What you need to do:
Beginning with the line containing "for the latest" and ending with the line containing "Begin 2020 haalde ik mijn", write out each line of the records below exactly; pictures and lines outside that range are left out.

[Extracted page text data]
- Opening Delimiter -

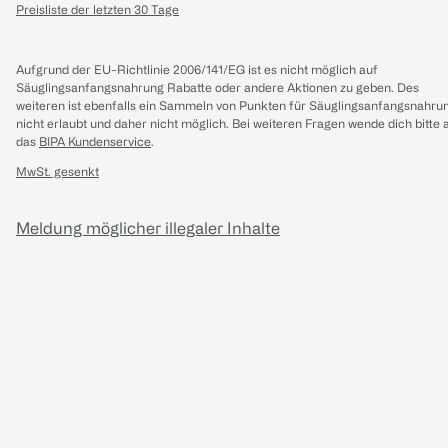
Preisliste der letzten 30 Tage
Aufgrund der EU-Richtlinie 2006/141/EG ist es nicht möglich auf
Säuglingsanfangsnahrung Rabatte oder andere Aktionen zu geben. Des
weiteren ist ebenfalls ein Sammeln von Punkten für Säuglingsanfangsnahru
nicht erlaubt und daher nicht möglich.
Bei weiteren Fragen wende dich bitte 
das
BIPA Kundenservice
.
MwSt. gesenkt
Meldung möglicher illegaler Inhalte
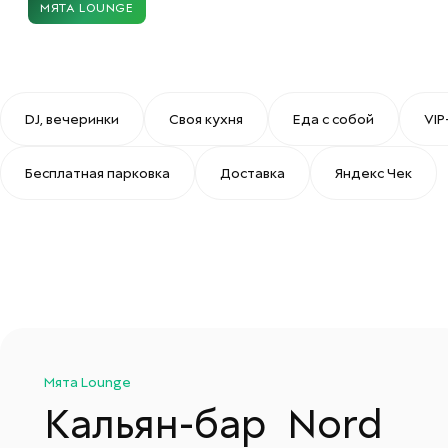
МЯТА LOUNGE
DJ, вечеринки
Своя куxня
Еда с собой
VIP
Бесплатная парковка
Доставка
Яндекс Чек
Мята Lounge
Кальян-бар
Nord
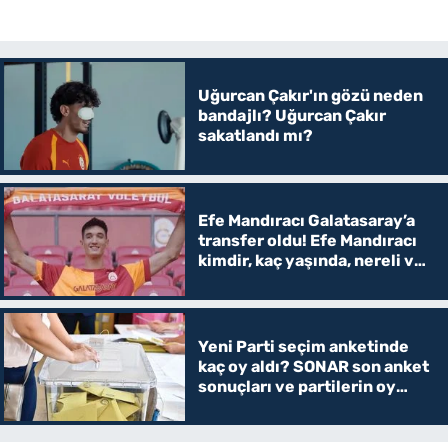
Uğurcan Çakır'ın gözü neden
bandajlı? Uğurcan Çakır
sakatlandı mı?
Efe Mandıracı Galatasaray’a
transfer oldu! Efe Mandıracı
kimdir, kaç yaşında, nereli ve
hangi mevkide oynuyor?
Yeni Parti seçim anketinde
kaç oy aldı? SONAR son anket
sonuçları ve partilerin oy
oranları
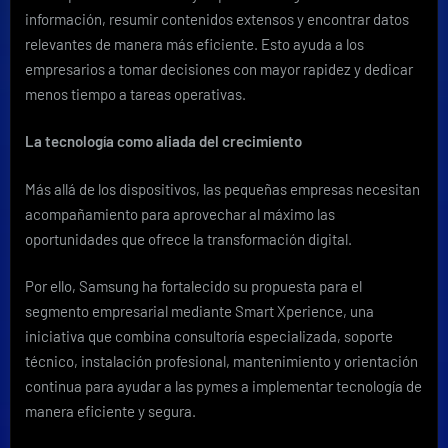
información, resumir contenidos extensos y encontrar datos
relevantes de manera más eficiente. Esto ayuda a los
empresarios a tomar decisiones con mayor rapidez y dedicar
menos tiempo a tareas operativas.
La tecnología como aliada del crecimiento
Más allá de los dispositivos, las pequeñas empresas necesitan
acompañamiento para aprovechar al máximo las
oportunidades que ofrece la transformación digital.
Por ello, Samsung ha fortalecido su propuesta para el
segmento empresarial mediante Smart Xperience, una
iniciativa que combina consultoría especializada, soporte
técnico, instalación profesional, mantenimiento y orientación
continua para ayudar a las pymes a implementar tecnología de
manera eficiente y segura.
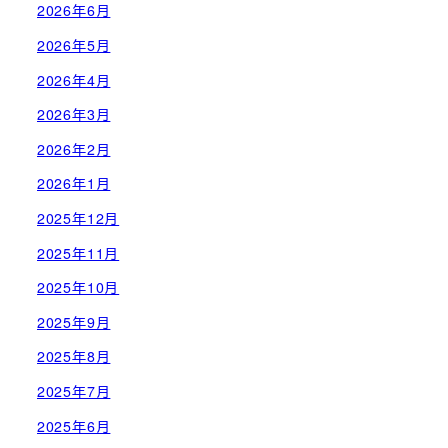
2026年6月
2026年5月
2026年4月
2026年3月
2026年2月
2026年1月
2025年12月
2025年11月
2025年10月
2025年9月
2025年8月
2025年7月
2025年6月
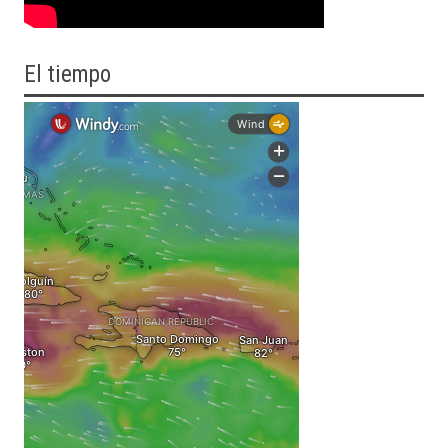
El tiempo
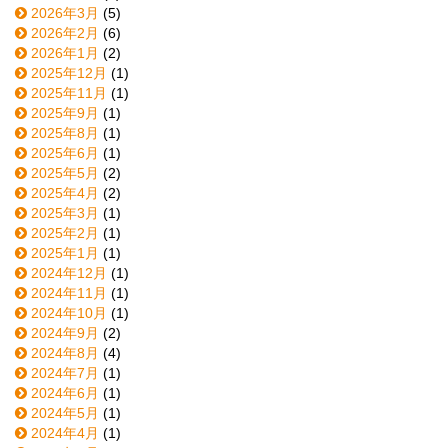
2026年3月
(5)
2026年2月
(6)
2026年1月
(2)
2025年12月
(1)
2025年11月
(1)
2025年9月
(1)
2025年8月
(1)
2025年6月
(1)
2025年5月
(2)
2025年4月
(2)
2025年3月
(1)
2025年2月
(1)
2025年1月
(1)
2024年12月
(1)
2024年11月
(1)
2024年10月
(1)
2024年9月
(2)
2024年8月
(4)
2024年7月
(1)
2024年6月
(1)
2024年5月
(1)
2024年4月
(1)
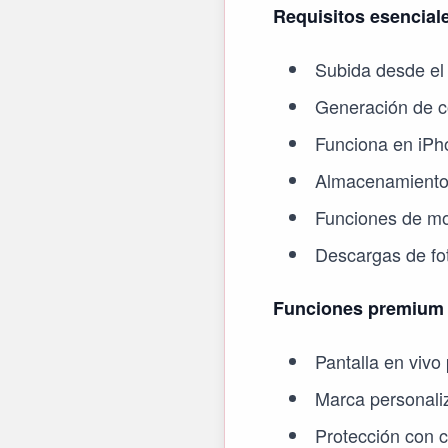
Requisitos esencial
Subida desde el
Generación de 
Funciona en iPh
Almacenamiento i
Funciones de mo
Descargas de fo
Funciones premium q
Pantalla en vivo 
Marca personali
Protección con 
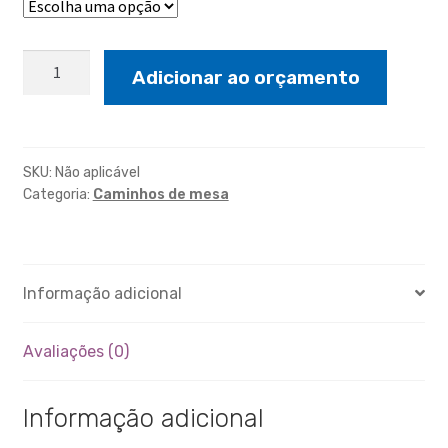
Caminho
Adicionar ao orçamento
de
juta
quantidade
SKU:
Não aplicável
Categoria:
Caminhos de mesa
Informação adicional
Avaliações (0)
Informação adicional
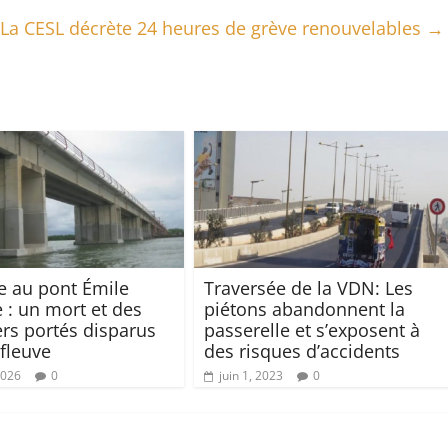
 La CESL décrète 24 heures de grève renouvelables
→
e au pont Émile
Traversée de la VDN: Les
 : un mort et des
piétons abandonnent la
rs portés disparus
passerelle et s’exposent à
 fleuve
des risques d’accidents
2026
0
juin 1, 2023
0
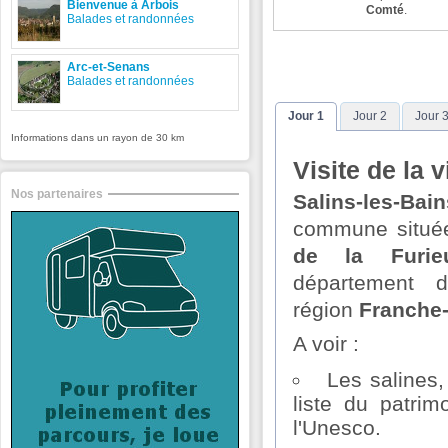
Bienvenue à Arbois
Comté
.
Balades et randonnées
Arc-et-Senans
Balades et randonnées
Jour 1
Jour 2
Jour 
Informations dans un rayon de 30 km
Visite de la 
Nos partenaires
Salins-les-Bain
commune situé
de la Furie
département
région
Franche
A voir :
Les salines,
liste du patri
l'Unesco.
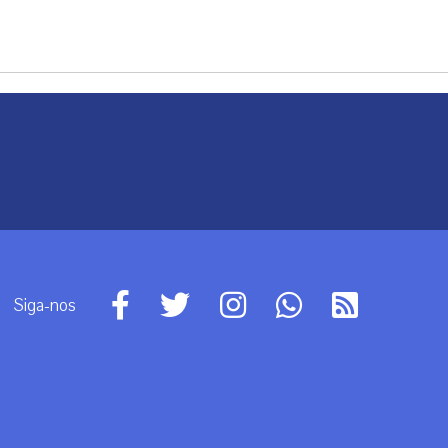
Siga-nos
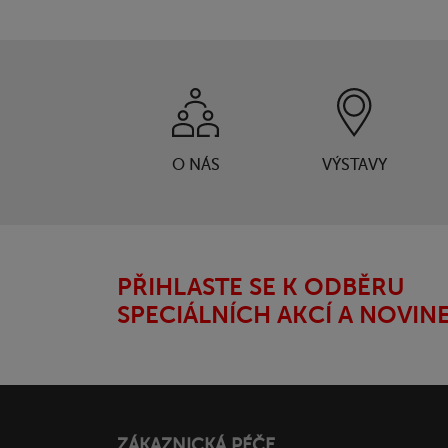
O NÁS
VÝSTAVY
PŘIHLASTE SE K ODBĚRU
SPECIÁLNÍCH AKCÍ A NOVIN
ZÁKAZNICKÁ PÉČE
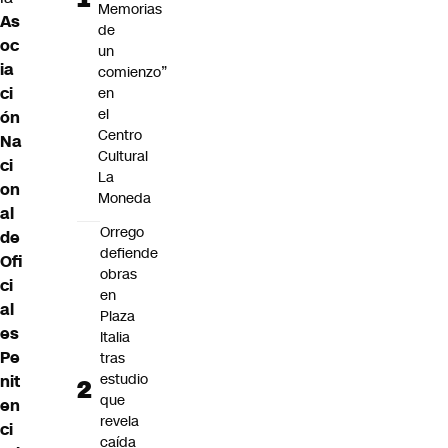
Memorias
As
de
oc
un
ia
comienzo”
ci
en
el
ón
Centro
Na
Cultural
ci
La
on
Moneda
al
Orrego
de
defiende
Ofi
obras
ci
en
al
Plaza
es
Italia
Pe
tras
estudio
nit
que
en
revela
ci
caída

- Closing Delimiter -
- Opening Delimiter -

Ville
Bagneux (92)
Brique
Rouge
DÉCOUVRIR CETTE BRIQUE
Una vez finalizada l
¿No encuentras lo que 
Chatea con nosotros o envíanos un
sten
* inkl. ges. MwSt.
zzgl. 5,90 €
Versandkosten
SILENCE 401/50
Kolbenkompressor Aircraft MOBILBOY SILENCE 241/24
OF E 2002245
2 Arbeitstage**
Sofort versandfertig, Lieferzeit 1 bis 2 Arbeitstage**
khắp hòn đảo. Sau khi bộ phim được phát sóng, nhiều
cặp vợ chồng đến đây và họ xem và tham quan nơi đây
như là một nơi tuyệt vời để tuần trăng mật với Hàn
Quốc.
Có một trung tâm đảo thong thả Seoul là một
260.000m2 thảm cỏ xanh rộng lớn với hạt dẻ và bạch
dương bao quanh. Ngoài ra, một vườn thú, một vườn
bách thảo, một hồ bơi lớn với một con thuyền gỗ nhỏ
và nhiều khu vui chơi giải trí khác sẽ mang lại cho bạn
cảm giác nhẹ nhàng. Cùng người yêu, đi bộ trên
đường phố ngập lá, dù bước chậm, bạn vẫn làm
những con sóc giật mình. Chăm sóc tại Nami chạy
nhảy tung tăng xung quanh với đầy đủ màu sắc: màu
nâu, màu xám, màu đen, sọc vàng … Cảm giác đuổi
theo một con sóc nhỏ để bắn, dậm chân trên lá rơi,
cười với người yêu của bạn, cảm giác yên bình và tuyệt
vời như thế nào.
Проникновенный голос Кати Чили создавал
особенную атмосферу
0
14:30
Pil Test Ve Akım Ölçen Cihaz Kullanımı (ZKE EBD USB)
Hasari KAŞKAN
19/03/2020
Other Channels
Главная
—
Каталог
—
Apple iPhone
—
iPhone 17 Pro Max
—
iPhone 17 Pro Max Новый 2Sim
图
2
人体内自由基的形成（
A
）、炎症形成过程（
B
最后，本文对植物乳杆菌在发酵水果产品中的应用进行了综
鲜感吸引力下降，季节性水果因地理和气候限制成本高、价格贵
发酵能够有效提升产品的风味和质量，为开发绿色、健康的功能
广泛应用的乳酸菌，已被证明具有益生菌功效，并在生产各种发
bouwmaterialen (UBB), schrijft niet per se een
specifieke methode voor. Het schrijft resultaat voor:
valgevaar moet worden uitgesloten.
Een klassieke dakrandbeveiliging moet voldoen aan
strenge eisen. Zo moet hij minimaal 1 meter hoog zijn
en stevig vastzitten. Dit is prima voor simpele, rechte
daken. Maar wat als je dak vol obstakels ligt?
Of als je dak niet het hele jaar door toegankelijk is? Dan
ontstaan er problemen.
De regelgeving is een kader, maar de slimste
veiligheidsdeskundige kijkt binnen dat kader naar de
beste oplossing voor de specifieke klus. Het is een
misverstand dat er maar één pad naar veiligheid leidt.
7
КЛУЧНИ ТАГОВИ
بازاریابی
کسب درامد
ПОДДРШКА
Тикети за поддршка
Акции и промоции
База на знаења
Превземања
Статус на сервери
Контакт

- Closing Delimiter -
- Opening Delimiter -

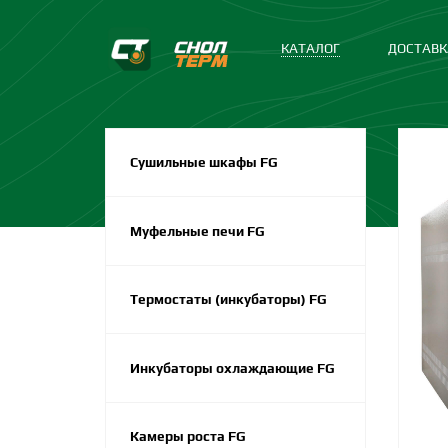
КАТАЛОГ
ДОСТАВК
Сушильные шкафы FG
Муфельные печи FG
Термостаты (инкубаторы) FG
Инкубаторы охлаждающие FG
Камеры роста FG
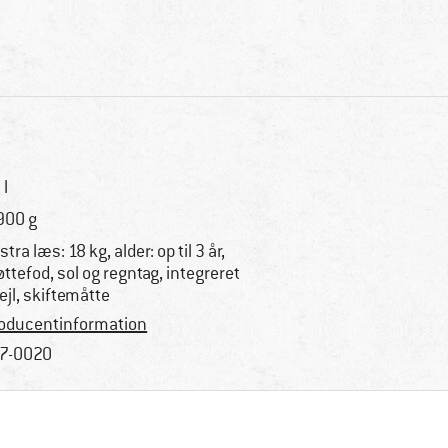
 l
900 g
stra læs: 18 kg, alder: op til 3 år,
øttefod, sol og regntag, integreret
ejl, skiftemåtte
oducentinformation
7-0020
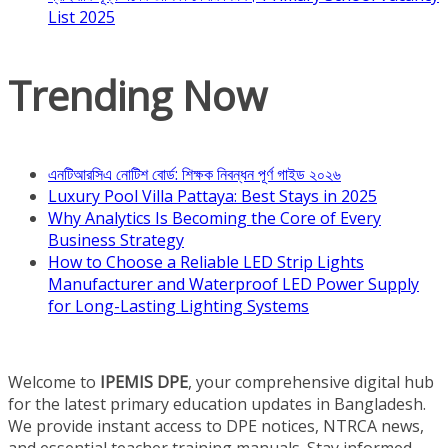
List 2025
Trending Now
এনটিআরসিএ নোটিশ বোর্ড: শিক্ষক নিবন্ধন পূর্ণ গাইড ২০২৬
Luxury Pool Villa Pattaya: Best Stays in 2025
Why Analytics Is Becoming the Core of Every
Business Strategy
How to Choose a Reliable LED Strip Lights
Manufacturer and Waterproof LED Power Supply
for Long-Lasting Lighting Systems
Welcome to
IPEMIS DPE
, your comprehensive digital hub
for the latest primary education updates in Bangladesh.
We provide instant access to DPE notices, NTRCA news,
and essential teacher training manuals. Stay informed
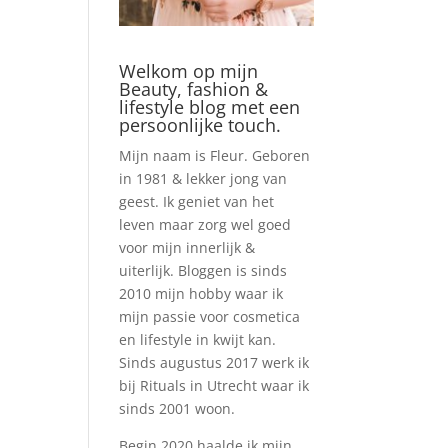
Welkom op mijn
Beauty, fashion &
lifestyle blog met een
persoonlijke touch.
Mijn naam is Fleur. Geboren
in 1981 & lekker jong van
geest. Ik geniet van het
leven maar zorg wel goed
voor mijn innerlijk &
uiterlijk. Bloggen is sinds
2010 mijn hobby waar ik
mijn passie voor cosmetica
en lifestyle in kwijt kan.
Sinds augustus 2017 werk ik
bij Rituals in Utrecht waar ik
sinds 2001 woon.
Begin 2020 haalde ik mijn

- Closing Delimiter -

Exercise result:
for the latest primary education updates in Bangladesh.
We provide instant access to DPE notices, NTRCA news,
and essential teacher training manuals. Stay informed
Welkom op mijn
Beauty, fashion &
lifestyle blog met een
persoonlijke touch.
Mijn naam is Fleur. Geboren
in 1981 & lekker jong van
geest. Ik geniet van het
leven maar zorg wel goed
voor mijn innerlijk &
uiterlijk. Bloggen is sinds
2010 mijn hobby waar ik
mijn passie voor cosmetica
en lifestyle in kwijt kan.
Sinds augustus 2017 werk ik
bij Rituals in Utrecht waar ik
sinds 2001 woon.
Begin 2020 haalde ik mijn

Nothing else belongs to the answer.